LUNA COMMENTATING. "And Harry Potter's now having an argument with his keeper... I don't think that'll help him find the Snitch, but maybe it's a clever ruse" (414). Oh, and Then Cadwallader scored again, making things level, but Luna did not seem to have noticed; she appeared singularly uninteresting in such mundane things as the score (415). ENOUGH SAID. I love it.
Harry totally fails to get the memory from Slughorn, mostly because he doesn't actually try, and then Dumbly does that whole disappointed adult thing and it's like a kick in the gut. Well played, Dumbly, well played. But he continues to tell Harry about stuff and Harry has that uncomfortable moment where he totally relates to Voldy because they both feel like Hogwarts is home. The series tends to be very heavy on the good/evil dichotomy, even when it pretends not to be, and this is a great way to complicate that. Harry and Voldy are supposed to be opposites but in truth they have some real commonalities, which this moment highlights and which will actually help Harry in the end. Yay for things not always being straightforward!
Voldy: "Greatness inspires envy, envy engenders spite, spite spawns lies" (443). That crazy snake-man is so right.
So Myrtle's going on about some boy crying in the bathroom, a boy who is lonely and bullied. And Harry, being Harry, is all a boy? CRYING? What is this gender role violation MADNESS? Then later we see Draco in the very act of shame-crying and instead of being like, oh, what's going on with him?, Harry unintentionally uses dark magic on him and totally forgets the incident.
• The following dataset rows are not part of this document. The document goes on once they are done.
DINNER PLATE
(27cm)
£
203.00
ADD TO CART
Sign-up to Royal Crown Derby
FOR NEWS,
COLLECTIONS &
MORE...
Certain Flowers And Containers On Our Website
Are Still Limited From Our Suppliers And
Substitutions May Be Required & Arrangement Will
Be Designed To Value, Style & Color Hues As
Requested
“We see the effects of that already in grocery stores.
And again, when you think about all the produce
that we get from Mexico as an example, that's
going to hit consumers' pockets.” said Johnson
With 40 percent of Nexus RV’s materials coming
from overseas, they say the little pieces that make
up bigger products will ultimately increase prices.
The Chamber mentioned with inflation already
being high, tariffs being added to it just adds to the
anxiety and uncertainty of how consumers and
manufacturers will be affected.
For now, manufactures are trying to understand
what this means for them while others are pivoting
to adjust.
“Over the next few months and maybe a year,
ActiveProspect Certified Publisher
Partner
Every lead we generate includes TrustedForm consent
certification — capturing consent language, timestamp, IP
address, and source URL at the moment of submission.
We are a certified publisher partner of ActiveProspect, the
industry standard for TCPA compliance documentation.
I think that the movie actually did this better and made us really empathize for Draco, but either way, it's nice to see this other side of him, which helps us understand his false bravado later. In the end, even Harry realizes the pressure that Draco is under and pities him for it.
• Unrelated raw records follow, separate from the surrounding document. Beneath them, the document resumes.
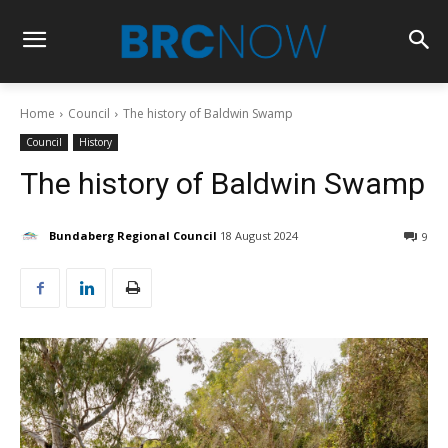
Home
Council
The history of Baldwin Swamp
Council
History
The history of Baldwin Swamp
Bundaberg Regional Council
18 August 2024
9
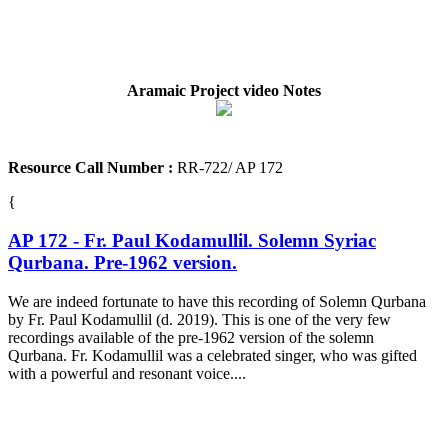
Aramaic Project video Notes
Resource Call Number :
RR-722/ AP 172
{
AP 172 - Fr. Paul Kodamullil. Solemn Syriac
Qurbana. Pre-1962 version.
We are indeed fortunate to have this recording of Solemn Qurbana
by Fr. Paul Kodamullil (d. 2019). This is one of the very few
recordings available of the pre-1962 version of the solemn
Qurbana. Fr. Kodamullil was a celebrated singer, who was gifted
with a powerful and resonant voice....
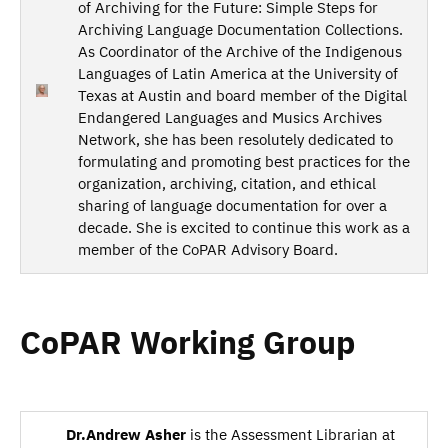
of Archiving for the Future: Simple Steps for
Archiving Language Documentation Collections.
As Coordinator of the Archive of the Indigenous
Languages of Latin America at the University of
Texas at Austin and board member of the Digital
Endangered Languages and Musics Archives
Network, she has been resolutely dedicated to
formulating and promoting best practices for the
organization, archiving, citation, and ethical
sharing of language documentation for over a
decade. She is excited to continue this work as a
member of the CoPAR Advisory Board.
CoPAR Working Group
Dr.Andrew Asher
is the Assessment Librarian at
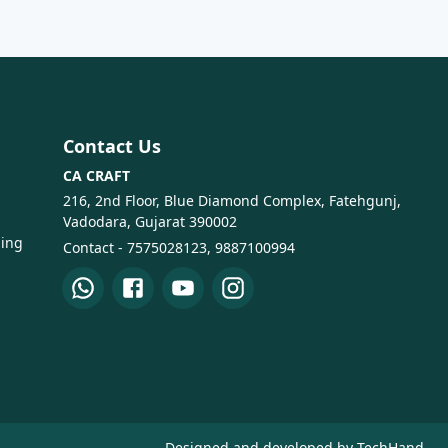
Contact Us
CA CRAFT
216, 2nd Floor, Blue Diamond Complex, Fatehgunj,
Vadodara, Gujarat 390002
ping
Contact - 7575028123, 9887100994
Designed and developed by TechHand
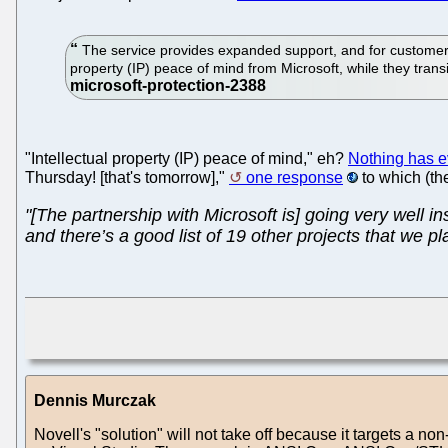
The service provides expanded support, and for customers r
property (IP) peace of mind from Microsoft, while they tran
"Intellectual property (IP) peace of mind," eh?
Nothing has e
Thursday! [that's tomorrow],"
one response
to which (the
"[The partnership with Microsoft is] going very well i
and there’s a good list of 19 other projects that we pl
Dennis Murczak
Novell's "solution" will not take off because it targets a n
Speaking of Harry's horrifying assault on Draco (Hermione's right, you shouldn't just use unknown spells all willy-nilly even in self-defense), I have to say that I think Snape's punishment was totally justified. By missing the Quidditch game, Harry loses out on something he really wanted and feels the consequences for his actions. In fact, I think that a harsher punishment is called for, up to and including expulsion (I know that they couldn't actually expel Harry because he needs to be trained to kill Voldy but ACTUALLY, that might be more interesting and convincing than him just dropping out). My problem with it is that the punishment seems to be motivated more by Snape's desire to have Gryffindor lose than to punish Harry for attacking Draco. Not the most admirable of intentions.
Felix Felicis! How does it work? At first, it seems like it just gives you confidence, an exhilarating sense of infinite opportunity (477), which is pretty similar to how fake-giving it to Ron worked. That would actually be pretty cool, if it just gave the drinker the confidence to accomplish what was already within his ability, but then it turns out to be weirdly prophetic and I don't get it. It's just too convenient. Later on, the Terrible Three look up the recipe and find that it takes 6 months to brew, in which case, how did Slughorn possibly have it ready in time for the first class? He only accepted the job a month before! PLOT HOLE.
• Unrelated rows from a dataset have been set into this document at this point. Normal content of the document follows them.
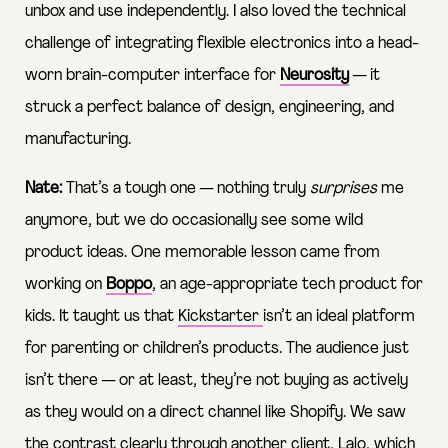
unbox and use independently. I also loved the technical
challenge of integrating flexible electronics into a head-
worn brain-computer interface for
Neurosity
— it
struck a perfect balance of design, engineering, and
manufacturing.
Nate:
That’s a tough one — nothing truly
surprises
me
anymore, but we do occasionally see some wild
product ideas. One memorable lesson came from
working on
Boppo
, an age-appropriate tech product for
kids. It taught us that
Kickstarter
isn’t an ideal platform
for parenting or children’s products. The audience just
isn’t there — or at least, they’re not buying as actively
as they would on a direct channel like Shopify. We saw
the contrast clearly through another client,
Lalo
, which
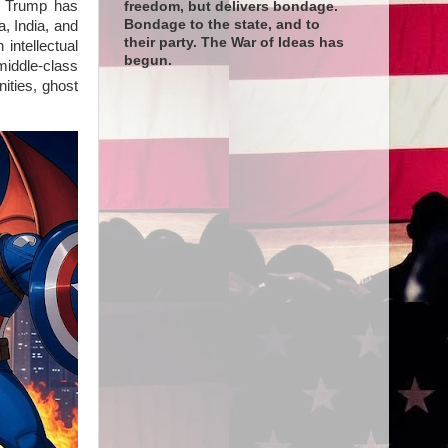
, Trump has
freedom, but delivers bondage.
Bondage to the state, and to
a, India, and
their party. The War of Ideas has
intellectual
begun.
middle-class
ities, ghost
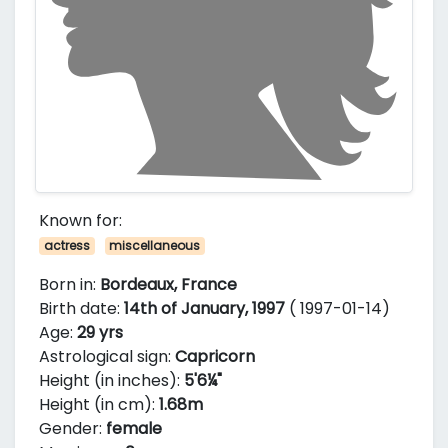
Known for:
actress
miscellaneous
Born in:
Bordeaux, France
Birth date:
14th of January, 1997
( 1997-01-14)
Age:
29 yrs
Astrological sign:
Capricorn
Height (in inches):
5'6¼"
Height (in cm):
1.68m
Gender:
female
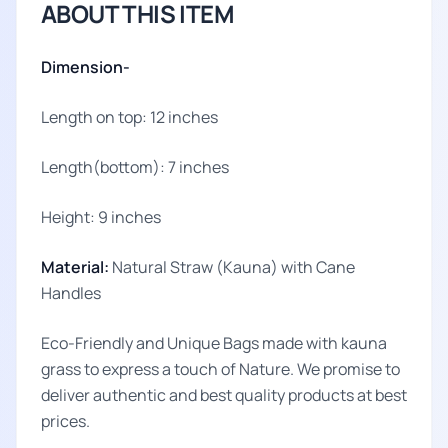
ABOUT THIS ITEM
Dimension-
Length on top: 12 inches
Length(bottom): 7 inches
Height: 9 inches
Material:
Natural Straw (Kauna) with Cane
Handles
Eco-Friendly and Unique Bags made with kauna
grass to express a touch of Nature. We promise to
deliver authentic and best quality products at best
prices.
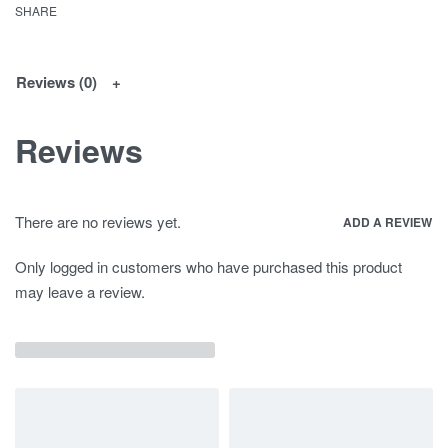
SHARE
Reviews (0)
Reviews
There are no reviews yet.
ADD A REVIEW
Only logged in customers who have purchased this product
may leave a review.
So, Dumbly tells Harry about the Horcruxes, all the while pretending that Harry figured it out on his own, and explains that "the seventh piece of soul will be the last that anybody wishing to kill Voldemort must attack - the piece that lives in his body" (503). I feel like this is terribly illogical. If you go around destroying the other Horcruxes, you still have the living Voldy to contend with. If you kill this Voldy first, than there will be far less obstacles between you and the Horcruxes, and as long as you destroy them, the living bit of soul remaining from now-dead Voldy would be destroyed too. BUT THAT WOULD BE TOO EASY. Also, does anybody else feel like JKR is just repurposing the diary? Harry's right - it's not an object that Voldy would value and Dumbly's explanation doesn't convince me otherwise. I mean, it's a useful repurposing, but not the most believable.
Before we get to the end, can we just take a minute to observe that Trelawney has been making accurate predictions for this entire novel? Her tarot cards keep coming up with calamity, a lightning-struck tower, and "a dark young man, possibly troubled, one who disliked the questioner" (195). Lol, even she can't believe that one. But she keeps getting ignored, even though we all know that she's made at least two full-fledged real predictions to date. Maybe if she wasn't so narcissistic about her abilities people would take her more seriously.
So! The adventure! This is my favorite adventure in the series for reasons that I've blogged about before, so I won't repeat them here. I do want to add, however, that I love how Dumbly treats the trip to the cave as a learning experience for Harry, even though they're doing real stuff and he could easily be all, get out of the way, little boy, and let the real man work. But no, Dumbledore is ever the teacher, and I respect that. I don't respect how he knowingly let Draco go on attacking his classmates, but that's another matter. I also don't respect how he won't tell Harry the truth about Snape, even though Harry now knows how involved Snape was in his own orphanhood. Dumbly may have made a promise to Snape, but this is Harry's life.
Can we just take a minute to talk about Draco's genius plan? He single-handedly finds the only hole in Hogwarts' protection by paying attention to details that no one else notices and fixes the cabinet by himself to make it work. He gets himself somebody outside of the school to help him in any way he needs. He panics a few times and makes some dumb mistakes, but in general this shows an incredibly high level of intellect and skill, even if he is using it for the Dark Arts (but really, the kid doesn't have a choice). I think we can finally understand why he's so resentful of all of Hermione's attention - he's incredibly talented and no one ever notices, quite possibly including his own parents.
So Dumbledore's dead and that is the poopy. I had a roommate my freshmen year who absolutely insisted that Dumbly's plea of "Severus...please..." (595) was actually a supplication for Snape to kill him and I was all GIRL, you crazy! And, well, yeah. That's all I'll say.